All of the data below needs to be set down again, exactly as shown.

##### Exercise inputs

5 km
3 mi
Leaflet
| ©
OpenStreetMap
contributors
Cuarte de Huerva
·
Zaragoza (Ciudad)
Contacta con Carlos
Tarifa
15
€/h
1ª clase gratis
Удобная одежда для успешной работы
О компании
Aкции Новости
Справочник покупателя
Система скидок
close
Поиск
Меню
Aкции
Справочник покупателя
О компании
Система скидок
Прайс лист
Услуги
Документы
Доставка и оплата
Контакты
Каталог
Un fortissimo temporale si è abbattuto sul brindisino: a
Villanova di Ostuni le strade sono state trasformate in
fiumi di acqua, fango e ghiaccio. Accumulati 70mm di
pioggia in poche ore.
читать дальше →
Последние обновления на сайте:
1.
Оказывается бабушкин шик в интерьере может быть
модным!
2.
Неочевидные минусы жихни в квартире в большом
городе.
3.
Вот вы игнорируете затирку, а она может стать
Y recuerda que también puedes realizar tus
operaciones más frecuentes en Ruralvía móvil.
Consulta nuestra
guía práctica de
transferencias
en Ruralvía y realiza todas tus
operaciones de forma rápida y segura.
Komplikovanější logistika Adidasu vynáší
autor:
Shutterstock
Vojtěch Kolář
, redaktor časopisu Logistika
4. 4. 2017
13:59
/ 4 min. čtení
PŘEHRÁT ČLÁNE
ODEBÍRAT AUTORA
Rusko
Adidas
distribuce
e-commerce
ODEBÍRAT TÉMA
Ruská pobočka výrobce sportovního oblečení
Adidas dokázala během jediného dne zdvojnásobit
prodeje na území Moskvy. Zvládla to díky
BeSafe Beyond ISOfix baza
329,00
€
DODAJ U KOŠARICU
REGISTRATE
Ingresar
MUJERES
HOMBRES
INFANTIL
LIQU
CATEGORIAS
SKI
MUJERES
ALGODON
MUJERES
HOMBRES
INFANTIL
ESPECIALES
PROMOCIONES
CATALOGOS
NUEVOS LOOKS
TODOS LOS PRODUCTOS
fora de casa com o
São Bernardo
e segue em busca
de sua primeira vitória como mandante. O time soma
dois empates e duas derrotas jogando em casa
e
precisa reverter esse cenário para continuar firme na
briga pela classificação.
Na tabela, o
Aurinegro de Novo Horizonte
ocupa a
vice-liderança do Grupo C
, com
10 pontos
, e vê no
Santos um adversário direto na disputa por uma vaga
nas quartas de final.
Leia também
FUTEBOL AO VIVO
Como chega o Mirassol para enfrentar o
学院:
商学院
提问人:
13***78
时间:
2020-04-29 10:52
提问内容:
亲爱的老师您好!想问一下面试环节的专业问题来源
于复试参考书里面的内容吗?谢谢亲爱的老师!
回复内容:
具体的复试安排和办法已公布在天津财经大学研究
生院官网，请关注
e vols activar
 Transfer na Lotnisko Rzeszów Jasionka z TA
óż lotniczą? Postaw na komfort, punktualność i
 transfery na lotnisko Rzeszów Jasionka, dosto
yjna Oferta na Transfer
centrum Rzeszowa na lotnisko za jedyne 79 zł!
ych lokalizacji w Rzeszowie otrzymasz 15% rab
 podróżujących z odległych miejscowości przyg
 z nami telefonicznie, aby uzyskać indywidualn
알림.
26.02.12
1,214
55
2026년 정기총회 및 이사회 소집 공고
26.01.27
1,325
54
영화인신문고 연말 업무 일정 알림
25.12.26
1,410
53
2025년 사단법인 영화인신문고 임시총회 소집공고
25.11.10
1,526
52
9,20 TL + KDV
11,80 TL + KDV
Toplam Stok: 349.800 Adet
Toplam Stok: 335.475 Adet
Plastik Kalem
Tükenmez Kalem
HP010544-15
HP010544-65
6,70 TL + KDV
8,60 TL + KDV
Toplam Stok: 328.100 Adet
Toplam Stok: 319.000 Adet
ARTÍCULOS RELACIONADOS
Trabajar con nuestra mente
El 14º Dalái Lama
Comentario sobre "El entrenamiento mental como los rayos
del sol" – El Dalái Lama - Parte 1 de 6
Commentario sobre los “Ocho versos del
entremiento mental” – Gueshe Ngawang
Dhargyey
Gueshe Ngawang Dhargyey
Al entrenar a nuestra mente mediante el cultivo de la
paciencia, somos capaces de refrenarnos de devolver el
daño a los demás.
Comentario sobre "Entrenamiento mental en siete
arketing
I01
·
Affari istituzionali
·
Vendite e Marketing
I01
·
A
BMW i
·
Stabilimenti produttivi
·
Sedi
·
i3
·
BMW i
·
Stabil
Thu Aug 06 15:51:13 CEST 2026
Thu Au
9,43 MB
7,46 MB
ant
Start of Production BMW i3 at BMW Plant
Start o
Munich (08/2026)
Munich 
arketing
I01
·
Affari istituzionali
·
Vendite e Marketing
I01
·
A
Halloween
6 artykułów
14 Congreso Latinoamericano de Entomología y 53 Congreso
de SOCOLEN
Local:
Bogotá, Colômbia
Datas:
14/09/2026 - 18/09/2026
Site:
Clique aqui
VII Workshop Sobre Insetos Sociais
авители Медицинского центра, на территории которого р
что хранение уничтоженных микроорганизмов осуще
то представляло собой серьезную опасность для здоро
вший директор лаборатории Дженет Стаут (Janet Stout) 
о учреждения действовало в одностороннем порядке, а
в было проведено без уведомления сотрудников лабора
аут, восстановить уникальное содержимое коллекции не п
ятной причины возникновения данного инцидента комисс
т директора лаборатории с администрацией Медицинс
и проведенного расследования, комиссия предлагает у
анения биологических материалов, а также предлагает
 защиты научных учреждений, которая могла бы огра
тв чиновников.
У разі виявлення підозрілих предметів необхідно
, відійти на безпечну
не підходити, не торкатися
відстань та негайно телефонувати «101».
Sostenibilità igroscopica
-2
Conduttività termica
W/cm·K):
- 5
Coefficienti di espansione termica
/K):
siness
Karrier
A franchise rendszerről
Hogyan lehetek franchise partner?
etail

##########

**Expected output:**
5 km
3 mi
Leaflet
| ©
OpenStreetMap
contributors
Cuarte de Huerva
·
Zaragoza (Ciudad)
Contacta con Carlos
Tarifa
15
€/h
1ª clase gratis
Удобная одежда для успешной работы
О компании
Aкции Новости
Справочник покупателя
Система скидок
close
Поиск
Меню
Aкции
Справочник покупателя
О компании
Система скидок
Прайс лист
Услуги
Документы
Доставка и оплата
Контакты
Каталог
Un fortissimo temporale si è abbattuto sul brindisino: a
Villanova di Ostuni le strade sono state trasformate in
fiumi di acqua, fango e ghiaccio. Accumulati 70mm di
pioggia in poche ore.
читать дальше →
Последние обновления на сайте:
1.
Оказывается бабушкин шик в интерьере может быть
модным!
2.
Неочевидные минусы жихни в квартире в большом
городе.
3.
Вот вы игнорируете затирку, а она может стать
Y recuerda que también puedes realizar tus
operaciones más frecuentes en Ruralvía móvil.
Consulta nuestra
guía práctica de
transferencias
en Ruralvía y realiza todas tus
operaciones de forma rápida y segura.
Komplikovanější logistika Adidasu vynáší
autor:
Shutterstock
Vojtěch Kolář
, redaktor časopisu Logistika
4. 4. 2017
13:59
/ 4 min. čtení
PŘEHRÁT ČLÁNE
ODEBÍRAT AUTORA
Rusko
Adidas
distribuce
e-commerce
ODEBÍRAT TÉMA
Ruská pobočka výrobce sportovního oblečení
Adidas dokázala během jediného dne zdvojnásobit
prodeje na území Moskvy. Zvládla to díky
BeSafe Beyond ISOfix baza
329,00
€
DODAJ U KOŠARICU
REGISTRATE
Ingresar
MUJERES
HOMBRES
INFANTIL
LIQU
CATEGORIAS
SKI
MUJERES
ALGODON
MUJERES
HOMBRES
INFANTIL
ESPECIALES
PROMOCIONES
CATALOGOS
NUEVOS LOOKS
TODOS LOS PRODUCTOS
fora de casa com o
São Bernardo
e segue em busca
de sua primeira vitória como mandante. O time soma
dois empates e duas derrotas jogando em casa
e
precisa reverter esse cenário para continuar firme na
briga pela classificação.
Na tabela, o
Aurinegro de Novo Horizonte
ocupa a
vice-liderança do Grupo C
, com
10 pontos
, e vê no
Santos um adversário direto na disputa por uma vaga
nas quartas de final.
Leia também
FUTEBOL AO VIVO
Como chega o Mirassol para enfrentar o
学院:
商学院
提问人:
13***78
时间:
2020-04-29 10:52
提问内容:
亲爱的老师您好!想问一下面试环节的专业问题来源
于复试参考书里面的内容吗?谢谢亲爱的老师!
回复内容:
具体的复试安排和办法已公布在天津财经大学研究
生院官网，请关注
e vols activar
 Transfer na Lotnisko Rzeszów Jasionka z TA
óż lotniczą? Postaw na komfort, punktualność i
 transfery na lotnisko Rzeszów Jasionka, dosto
yjna Oferta na Transfer
centrum Rzeszowa na lotnisko za jedyne 79 zł!
ych lokalizacji w Rzeszowie otrzymasz 15% rab
 podróżujących z odległych miejscowości przyg
 z nami telefonicznie, aby uzyskać indywidualn
알림.
26.02.12
1,214
55
2026년 정기총회 및 이사회 소집 공고
26.01.27
1,325
54
영화인신문고 연말 업무 일정 알림
25.12.26
1,410
53
2025년 사단법인 영화인신문고 임시총회 소집공고
25.11.10
1,526
52
9,20 TL + KDV
11,80 TL + KDV
Toplam Stok: 349.800 Adet
Toplam Stok: 335.475 Adet
Plastik Kalem
Tükenmez Kalem
HP010544-15
HP010544-65
6,70 TL + KDV
8,60 TL + KDV
Toplam Stok: 328.100 Adet
Toplam Stok: 319.000 Adet
ARTÍCULOS RELACIONADOS
Trabajar con nuestra mente
El 14º Dalái Lama
Comentario sobre "El entrenamiento mental como los rayos
del sol" – El Dalái Lama - Parte 1 de 6
Commentario sobre los “Ocho versos del
entremiento mental” – Gueshe Ngawang
Dhargyey
Gueshe Ngawang Dhargyey
Al entrenar a nuestra mente mediante el cultivo de la
paciencia, somos capaces de refrenarnos de devolver el
daño a los demás.
Comentario sobre "Entrenamiento mental en siete
arketing
I01
·
Affari istituzionali
·
Vendite e Marketing
I01
·
A
BMW i
·
Stabilimenti produttivi
·
Sedi
·
i3
·
BMW i
·
Stabil
Thu Aug 06 15:51:13 CEST 2026
Thu Au
9,43 MB
7,46 MB
ant
Start of Production BMW i3 at BMW Plant
Start o
Munich (08/2026)
Munich 
arketing
I01
·
Affari istituzionali
·
Vendite e Marketing
I01
·
A
Halloween
6 artykułów
14 Congreso Latinoamericano de Entomología y 53 Congreso
de SOCOLEN
Local:
Bogotá, Colômbia
Datas:
14/09/2026 - 18/09/2026
Site:
Clique aqui
VII Workshop Sobre Insetos Sociais
авители Медицинского центра, на территории которого р
что хранение уничтоженных микроорганизмов осуще
то представляло собой серьезную опасность для здоро
вший директор лаборатории Дженет Стаут (Janet Stout) 
о учреждения действовало в одностороннем порядке, а
в было проведено без уведомления сотрудников лабора
аут, восстановить уникальное содержимое коллекции не п
ятной причины возникновения данного инцидента комисс
т директора лаборатории с администрацией Медицинс
и проведенного расследования, комиссия предлагает у
анения биологических материалов, а также предлагает
 защиты научных учреждений, которая могла бы огра
тв чиновников.
У разі виявлення підозрілих предметів необхідно
, відійти на безпечну
не підходити, не торкатися
відстань та негайно телефонувати «101».
Sostenibilità igroscopica
-2
Conduttività termica
W/cm·K):
- 5
Coefficienti di espansione termica
/K):
siness
Karrier
A franchise rendszerről
Hogyan lehetek franchise partner?
etail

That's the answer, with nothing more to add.